L’assemblea generale dell’ejido ha chiesto in tre occasioni al vescovo di San Cristóbal de las Casas, Felipe Arizmendi, di nominare un nuovo sacerdote. Il parroco “raccoglie firme con inganni e pressioni” per impedire la sua rimozione “e così possa continuare ad appoggiare il governo nell’esproprio della terra e discriminare ed abusare del nostro popolo”. L’ejido “non è contro la chiesa, perché la chiesa siamo noi, non solo un sacerdote”, chiariscono gli indigeni offesi. Tuttavia, “non siamo stati ascoltati, sembra che il vescovo voglia proteggerlo e stare col governo per spogliarci”.
“Non è come il nostro Tatik Samuel (Ruiz García), che seppe camminare con noi e sentire il nostro dolore di popolo indigeno povero”. Chiariscono che il santuario “non è un centro turistico di commercio”, bensì “un luogo di fede aperto a tutte le persone di buona volontà; non vogliamo più che il sacerdote Heriberto maltratti il nostro popolo e chi visita il signore di Tila”.

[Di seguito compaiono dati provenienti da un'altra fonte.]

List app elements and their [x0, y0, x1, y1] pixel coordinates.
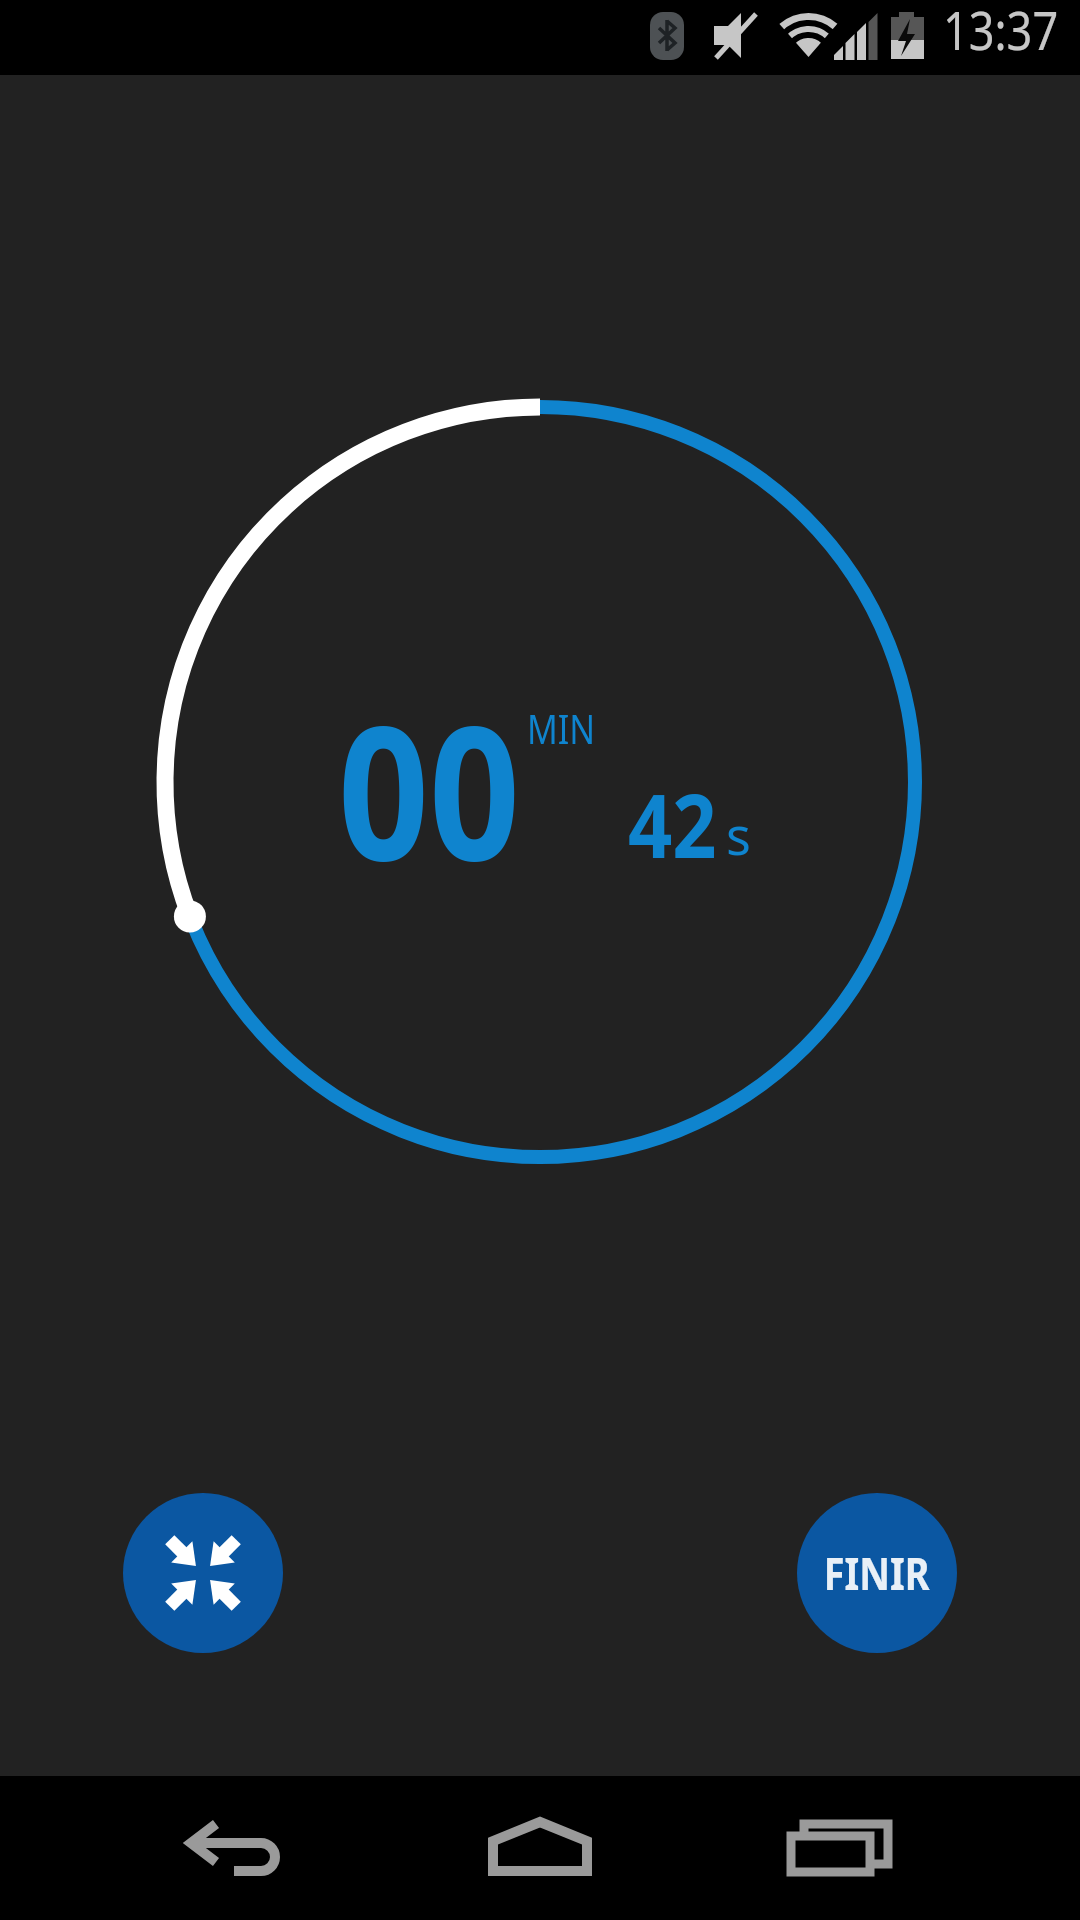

Dicono di trovarsi “in un momento importante della loro lunga lotta” a difesa della terra, per questo chiedono alla Corte Suprema di Giustizia della Nazione, presso cui hanno presentato un esposto “di garantire il rispetto della nostra autonomia e la libera determinazione come popolo indigeno”.
Chiedono ai loro “fratelli di Tila” di non lasciarsi ingannare dal governo e dal suo “operatore politico”, il parroco. Il santuario di Tila non “è di proprietà di una persona, è della nostra comunità e di altre comunità che vengono a visitarlo”.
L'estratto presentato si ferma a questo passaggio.